What to work on:
Which lines below hold the word "CONNECT"? Report each one.

═════ Information provided ═════

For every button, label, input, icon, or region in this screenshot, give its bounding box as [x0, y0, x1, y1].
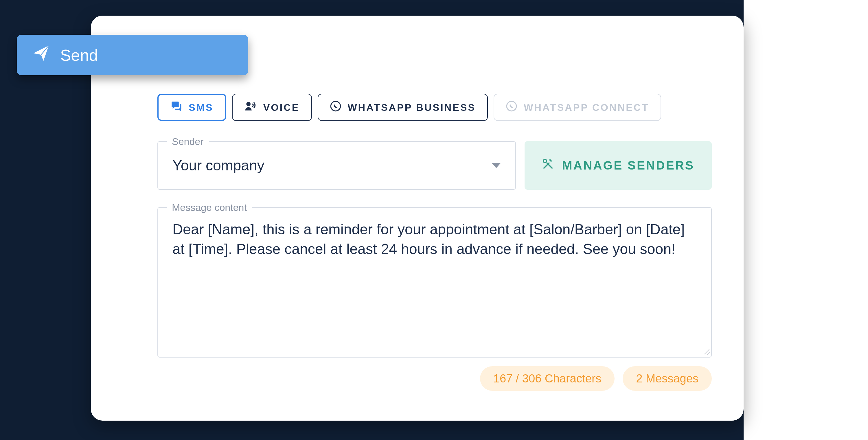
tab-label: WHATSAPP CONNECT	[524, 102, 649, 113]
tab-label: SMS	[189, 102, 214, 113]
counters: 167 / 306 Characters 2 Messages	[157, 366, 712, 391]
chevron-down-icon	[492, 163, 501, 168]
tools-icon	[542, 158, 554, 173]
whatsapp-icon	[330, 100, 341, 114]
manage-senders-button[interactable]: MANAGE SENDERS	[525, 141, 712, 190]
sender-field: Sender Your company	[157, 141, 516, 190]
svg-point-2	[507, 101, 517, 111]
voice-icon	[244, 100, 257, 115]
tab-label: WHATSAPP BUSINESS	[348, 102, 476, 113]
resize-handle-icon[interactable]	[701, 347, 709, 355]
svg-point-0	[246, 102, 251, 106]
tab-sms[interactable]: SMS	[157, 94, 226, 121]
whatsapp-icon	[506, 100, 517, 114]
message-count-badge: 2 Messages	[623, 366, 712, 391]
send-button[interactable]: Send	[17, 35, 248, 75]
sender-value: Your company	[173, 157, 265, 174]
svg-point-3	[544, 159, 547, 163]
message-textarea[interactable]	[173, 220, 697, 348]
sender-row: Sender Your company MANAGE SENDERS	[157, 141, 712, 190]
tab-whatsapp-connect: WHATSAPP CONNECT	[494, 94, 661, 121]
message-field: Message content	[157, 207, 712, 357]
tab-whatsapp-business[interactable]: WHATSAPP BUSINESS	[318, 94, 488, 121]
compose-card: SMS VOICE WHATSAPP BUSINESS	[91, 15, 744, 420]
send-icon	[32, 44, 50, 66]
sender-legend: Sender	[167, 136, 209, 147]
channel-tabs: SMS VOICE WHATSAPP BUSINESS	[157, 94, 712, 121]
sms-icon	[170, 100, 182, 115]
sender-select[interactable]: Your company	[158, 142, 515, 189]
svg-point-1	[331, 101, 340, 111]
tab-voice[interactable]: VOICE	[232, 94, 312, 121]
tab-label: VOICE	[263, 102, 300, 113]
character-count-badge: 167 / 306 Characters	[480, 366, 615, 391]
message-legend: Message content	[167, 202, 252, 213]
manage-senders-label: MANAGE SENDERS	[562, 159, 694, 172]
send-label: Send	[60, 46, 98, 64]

═════

Answer to the problem:
tab-label: WHATSAPP CONNECT	[524, 102, 649, 113]
tab-whatsapp-connect: WHATSAPP CONNECT	[494, 94, 661, 121]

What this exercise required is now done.